The Republican-backed proposal comes amid a wave of construction after federal lawmakers invested billions of dollars during the Biden administration to slow the pace of climate change. The ensuing backlash and enactment of local restrictions are playing out across the country.
Here’s what you need to know:
Some context: Investment in renewable energy has been a state priority for decades and a requirement for Wisconsin’s utilities. It also is central to Democratic Gov. Tony Evers’ ambitious climate goals. Wisconsin seeks to operate a carbon-free electric grid by 2050.
In 2023, 9% of net electricity generated within the state came from renewable sources, according to the U.S. Energy Information Administration.
The governor’s Task Force on Climate Change expects most future emissions reductions to come from large-scale utility projects, especially the replacement of aging coal plants with solar farms.

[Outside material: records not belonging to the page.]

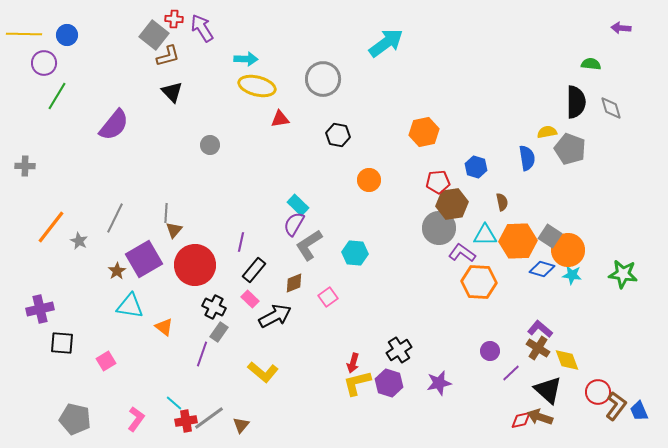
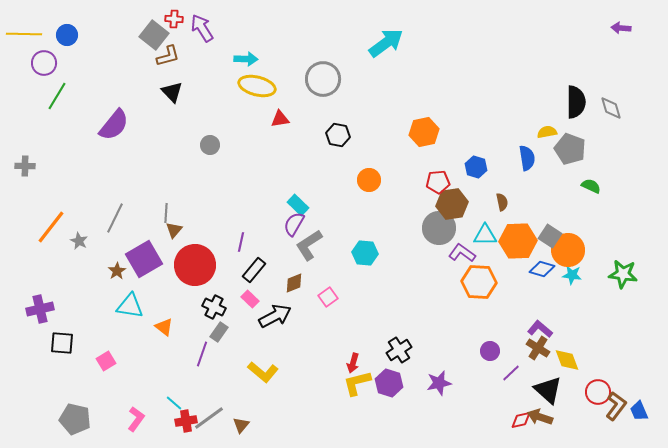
green semicircle at (591, 64): moved 122 px down; rotated 18 degrees clockwise
cyan hexagon at (355, 253): moved 10 px right
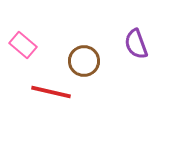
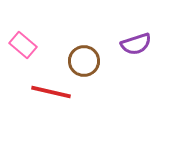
purple semicircle: rotated 88 degrees counterclockwise
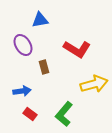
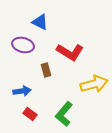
blue triangle: moved 2 px down; rotated 36 degrees clockwise
purple ellipse: rotated 45 degrees counterclockwise
red L-shape: moved 7 px left, 3 px down
brown rectangle: moved 2 px right, 3 px down
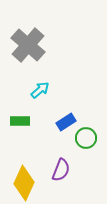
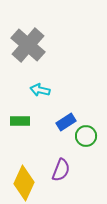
cyan arrow: rotated 126 degrees counterclockwise
green circle: moved 2 px up
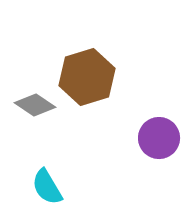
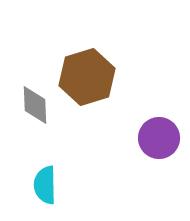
gray diamond: rotated 54 degrees clockwise
cyan semicircle: moved 2 px left, 2 px up; rotated 30 degrees clockwise
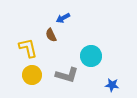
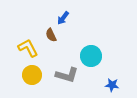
blue arrow: rotated 24 degrees counterclockwise
yellow L-shape: rotated 15 degrees counterclockwise
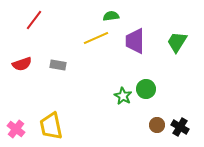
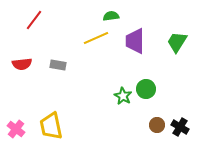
red semicircle: rotated 12 degrees clockwise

In 2016, the state generated just 3,000 megawatt-hours of electricity from utility-scale solar facilities. Seven years later, it increased to 1.2 million. Nearly two dozen more solar farms are in the pipeline.
Wisconsin’s utility regulator, the Public Service Commission, oversees the approval of large projects, but opponents say gaps in state oversight make Wisconsin attractive to private developers, who aren’t mandated to share project expenses or evaluate ratepayer impacts.
They don’t have to demonstrate the energy created by the new installation is even needed at all — requirements if a public utility were to construct the facility. (The commission considers costs when utilities want to purchase power or an energy facility.) But developers can sell solar and wind farms to Wisconsin utilities. Ratepayers shoulder the infrastructure costs and pay state-authorized rates of return.
The commission reports that, compared to the Midwest and national averages, Wisconsin residents pay higher rates but less on their monthly bills because they consume less energy.
Opponents of large-scale projects also criticize the state’s disclosure requirements, which enable developers to acquire land rental agreements, often confidential, before communities are officially notified.
Residents often accuse industry of minimizing their concerns over impacts to wildlife, roads, aesthetics, property values, utility bills, health, topsoil and water quality.
Yet climate change jeopardizes those same things, and land rental and municipal payments can be a lifeline. The construction of solar and wind farms can divide towns and neighbors. Public hearings quickly get messy.
Organizers have mounted challenges, playing out in boardrooms, courthouses and the Legislature. Several towns enacted restrictions on renewable energy projects, a push supported by Farmland First, a central Wisconsin advocacy and fundraising group. Last year, a developer sued two Marathon County towns over their wind farm rules.
President Donald Trump is the latest to seed doubt over the merits of large-scale renewable projects after issuing a Jan. 20 executive order that suspends federal permitting for any wind farm while agency officials review government leasing and permitting practices.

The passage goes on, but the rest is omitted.